The restaurant group, Landry’s (over 600 famous eateries like Morton’s, McCormick & Schmick’s, Mastro’s, and Joe’s Crab Shack, for example) had an awkward PCI breach this week. Even though their credit card POS systems used end-to-end encryption to prevent malware from being able to scrape card data, it turns out Landry’s Select Club reward card swipe systems did not, and employees were sometimes swiping customer’s credit cards with rewards readers instead. Malware found on reward card order entry systems was able to read the credit card data when employees swiped them!

The restaurant group

Landry’s alerted their customers on their website, letting customers know the activity has been on-going for about a year. No word yet on how many credit cards were compromised.

The Ugly

The City of New Orleans gave an update on it’s recovery status on the heels of their December 14th ransomware attack. The attack took out all 3,400 systems which were connected to the network. 2,658 systems have been restored over the last two and a half weeks, however, eight of the city’s agencies have yet to be restored from backup.

Manual processes are still being used and restoring Public Safety systems, including the NOPD’s EPP and body camera footage, remains the top priority.
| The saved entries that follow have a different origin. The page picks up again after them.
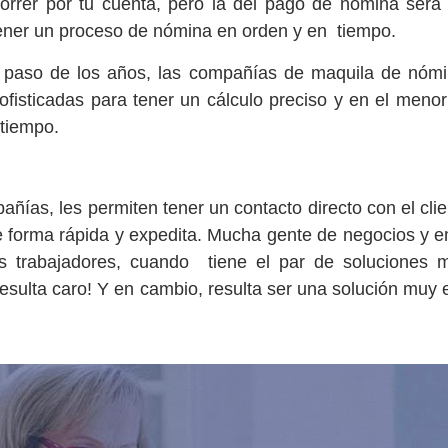
correr por tu cuenta, pero la del pago de nómina ser
 tener un proceso de nómina en orden y en tiempo.
l paso de los años, las compañías de maquila de nóm
isticadas para tener un cálculo preciso y en el menor 
 tiempo.
ñías, les permiten tener un contacto directo con el clie
de forma rápida y expedita. Mucha gente de negocios y 
s trabajadores, cuando tiene el par de soluciones m
ulta caro! Y en cambio, resulta ser una solución muy e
These systems should be restored by next Monday, January 6th, after three weeks of downtime. Meanwhile, the city hopes to be able to allow property taxes to be paid no later than January 31, a month and a half after the attack began. To give an idea on the level of effort it’s taken so far, over 75 people have been working full time since December 14th on the breach. This represents over 10,000 hours for just the additional 75 people involved. Additionally, up to 20% of the city’s computing assets will not be usable on the newly-restored network, though the reason for this was not mentioned. Perhaps this is the percentage of assets for which data could not be recovered

While the city has turned over relevant data to the FBI, it was not willing to name the type of ransomware used in the attack or speculate who (or what nation state, perhaps) is behind the attack. Earlier reports based on files that were uploaded to VirusTotal pointed to Ryuk:

based on strings from this sample, it was seemingly taken from the computer owned by the city’s IT Security Manager:

City’s IT Security Manager

So there you have it, this week’s UGLY: cities, counties, and schools keep getting debilitated from ransomware, and it’s taking weeks and months to recover.